XRP drew attention midweek after a short-lived rally, but this momentum quickly faded as profit taking intensified following BTC’s surge to nearly $80,000 during the Asian session. Sellers stepped in near XRP’s resistance level, pushing the price down again. Across the broader crypto market, a wave of profit taking accelerated XRP’s rapid retreat from its highs.
GraniteShares ETF launch delayed
US asset manager GraniteShares announced it has postponed the launch of its much-anticipated 3x leveraged crypto ETFs, now targeting a release date of May 7. Among these products are options based on XRP, and the delay has temporarily sidelined what was expected to be a key driver of speculative interest in the token, at least in the short run.
The planned ETFs will offer both long and short positions, amplifying intraday price movements and potentially increasing volatility, particularly among retail investors.

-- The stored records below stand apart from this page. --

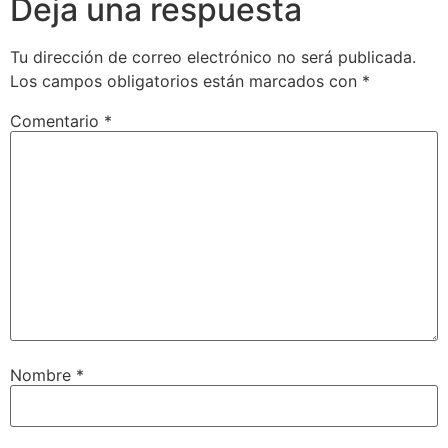
Deja una respuesta
Tu dirección de correo electrónico no será publicada.
Los campos obligatorios están marcados con
*
Comentario
*
Nombre
*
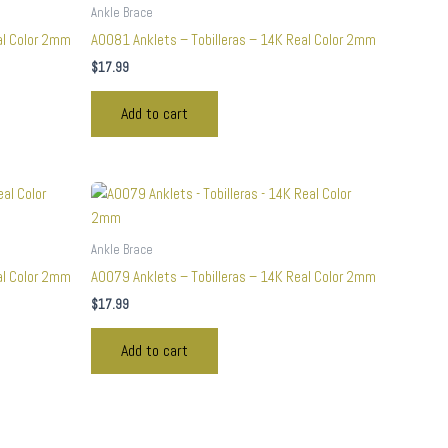
Ankle Brace
al Color 2mm
A0081 Anklets – Tobilleras – 14K Real Color 2mm
$
17.99
Add to cart
Ankle Brace
al Color 2mm
A0079 Anklets – Tobilleras – 14K Real Color 2mm
$
17.99
Add to cart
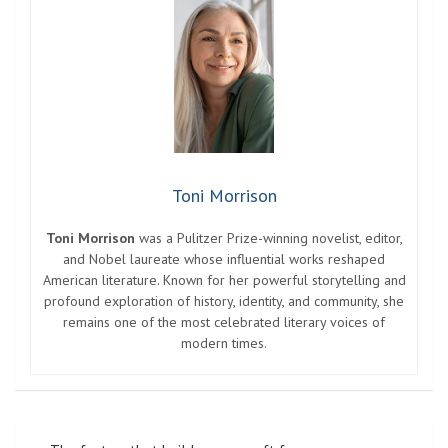
Toni Morrison
Toni Morrison
was a Pulitzer Prize-winning novelist, editor,
and Nobel laureate whose influential works reshaped
American literature. Known for her powerful storytelling and
profound exploration of history, identity, and community, she
remains one of the most celebrated literary voices of
modern times.
Post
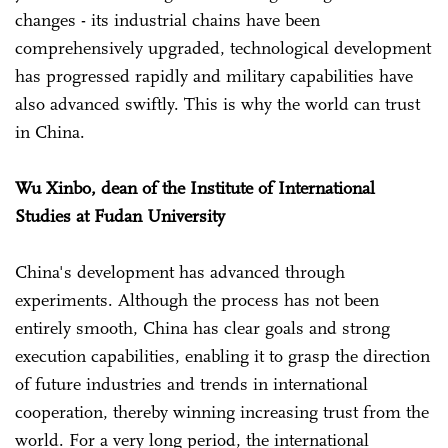
changes - its industrial chains have been
comprehensively upgraded, technological development
has progressed rapidly and military capabilities have
also advanced swiftly. This is why the world can trust
in China.
Wu Xinbo, dean of the Institute of International
Studies at Fudan University
China's development has advanced through
experiments. Although the process has not been
entirely smooth, China has clear goals and strong
execution capabilities, enabling it to grasp the direction
of future industries and trends in international
cooperation, thereby winning increasing trust from the
world. For a very long period, the international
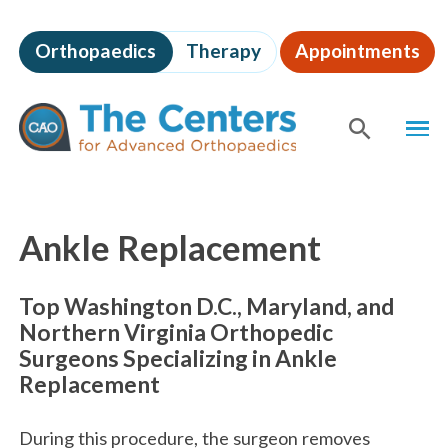
Skip
to
Orthopaedics
Therapy
Appointments
page
content
The
MEN
Centers
for
SHOW
SE
Advanced
Orthopaedics
Page
Content
Ankle Replacement
Top Washington D.C., Maryland, and
Northern Virginia Orthopedic
Surgeons Specializing in Ankle
Replacement
During this procedure, the surgeon removes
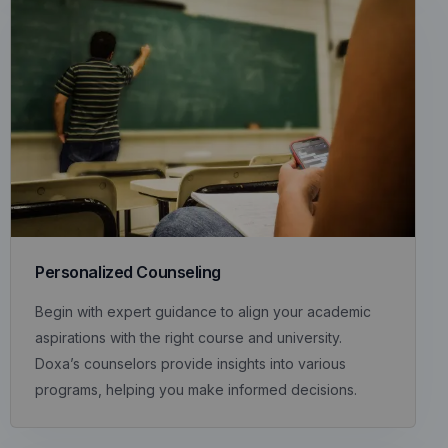
Personalized Counseling
Begin with expert guidance to align your academic
aspirations with the right course and university.
Doxa’s counselors provide insights into various
programs, helping you make informed decisions.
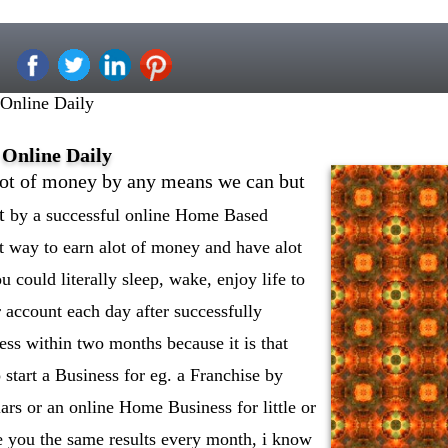
nline Daily
Online Daily
lot of money by any means we can but
t
by a successful online Home Based
t way to earn alot of money and have alot
 could literally sleep, wake, enjoy life to
r account each day after successfully
ness within two months because it is that
 start a Business for eg. a Franchise by
ars or an online Home Business for little or
 you the same results every month, i know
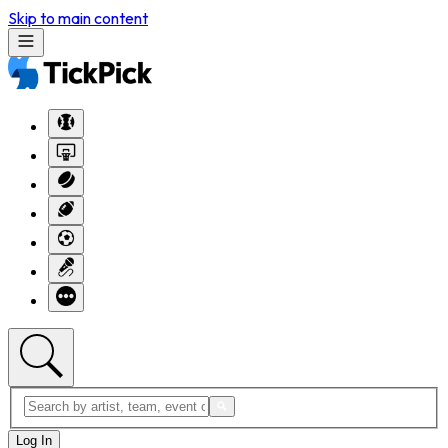
Skip to main content
Log In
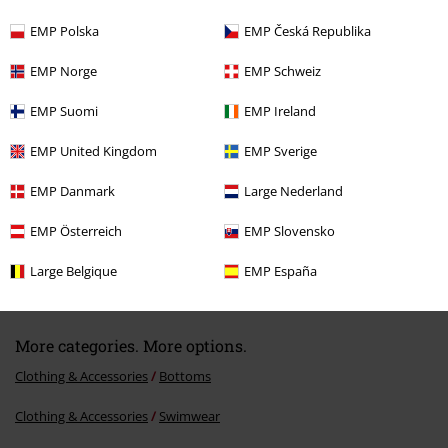
EMP Polska
EMP Česká Republika
Recently viewed items
EMP Norge
EMP Schweiz
EMP Suomi
EMP Ireland
EMP United Kingdom
EMP Sverige
EMP Danmark
Large Nederland
EMP Österreich
EMP Slovensko
€ 21,50
From
Large Belgique
EMP España
More categories. More options.
Clothing & Accessories
Bottoms
Clothing & Accessories
Swimwear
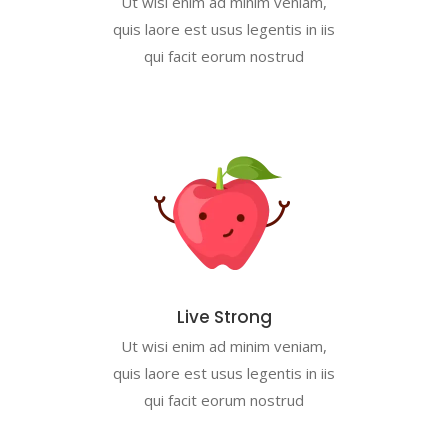
Ut wisi enim ad minim veniam,
quis laore est usus legentis in iis
qui facit eorum nostrud
Live Strong
Ut wisi enim ad minim veniam,
quis laore est usus legentis in iis
qui facit eorum nostrud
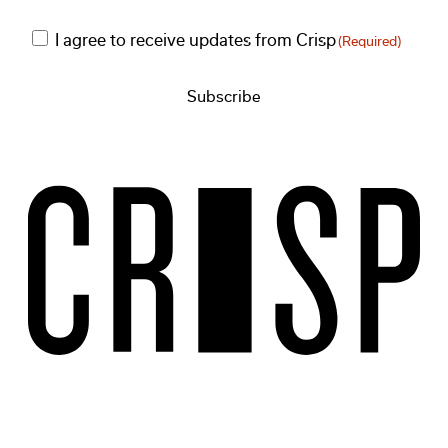
Consent
I agree to receive updates from Crisp
(Required)
(Required)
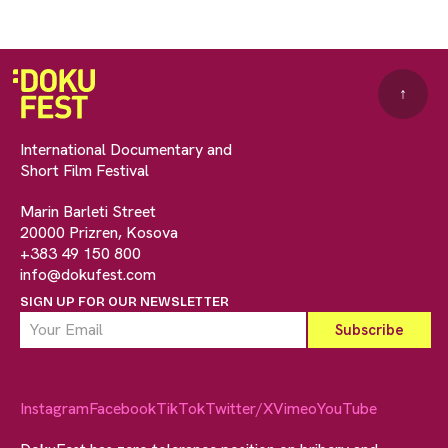
↑
International Documentary and
Short Film Festival
Marin Barleti Street
20000 Prizren, Kosova
+383 49 150 800
info@dokufest.com
SIGN UP FOR OUR NEWSLETTER
Instagram
Facebook
TikTok
Twitter/X
Vimeo
YouTube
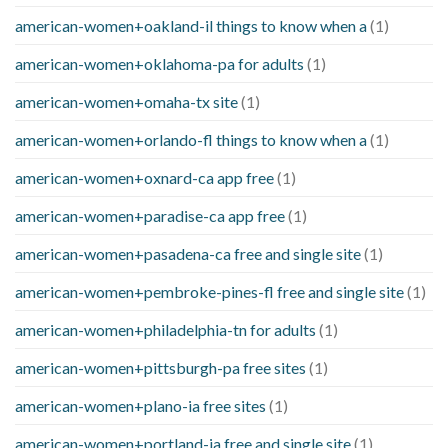
american-women+oakland-il things to know when a
(1)
american-women+oklahoma-pa for adults
(1)
american-women+omaha-tx site
(1)
american-women+orlando-fl things to know when a
(1)
american-women+oxnard-ca app free
(1)
american-women+paradise-ca app free
(1)
american-women+pasadena-ca free and single site
(1)
american-women+pembroke-pines-fl free and single site
(1)
american-women+philadelphia-tn for adults
(1)
american-women+pittsburgh-pa free sites
(1)
american-women+plano-ia free sites
(1)
american-women+portland-ia free and single site
(1)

XRP reverses at key resistance levels
During the week, XRP briefly tested the $1.44 mark, only to retreat just as quickly to around $1.42. Its attempt to break through this crucial resistance failed, and selling pressure intensified towards the end of the session. As a result, XRP is now slipping back into the price range it occupied before the attempted breakout.
Despite higher trading volumes during the rally, the anticipated follow-through buying did not materialize, and no clear signal emerged for a new trend. Such failed breakouts often lead either to continued sideways movement or a deeper corrective decline.
The $1.44 level remains a major hurdle for XRP. For upward momentum to return, the price must convincingly move above this resistance. On the downside, $1.40 stands out as the main support. If this support fails, XRP faces an increased risk of dropping to lower price bands.
Short-term market outlook
With no definitive breakout, XRP’s price continues to trade within a horizontal range. There is still no strong sign of renewed buyer interest. The profit taking that followed BTC’s recent climb has extended weakness across other major altcoins.
Market makers and individual traders are now awaiting new catalysts, meaning further short-term price swings are possible. The recent price action, marked by a sharp rejection at resistance, suggests investors are adopting a more cautious stance.